#### Work instructions:
Give the lines below again exactly, starting with the line that holds "place to store almost everything. Over time" and going on through the line that holds "JULY 1, 2024".

#### Recorded information:
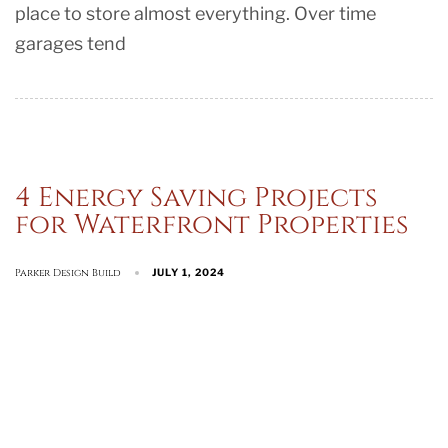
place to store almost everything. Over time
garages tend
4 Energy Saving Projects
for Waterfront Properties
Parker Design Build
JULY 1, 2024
--
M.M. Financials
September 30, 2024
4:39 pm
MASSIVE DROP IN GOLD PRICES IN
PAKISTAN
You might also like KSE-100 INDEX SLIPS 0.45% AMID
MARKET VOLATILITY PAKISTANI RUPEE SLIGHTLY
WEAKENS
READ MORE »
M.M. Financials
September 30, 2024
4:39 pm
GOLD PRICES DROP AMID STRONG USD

#### Expected answer:
place to store almost everything. Over time
garages tend
4 Energy Saving Projects
for Waterfront Properties
Parker Design Build
JULY 1, 2024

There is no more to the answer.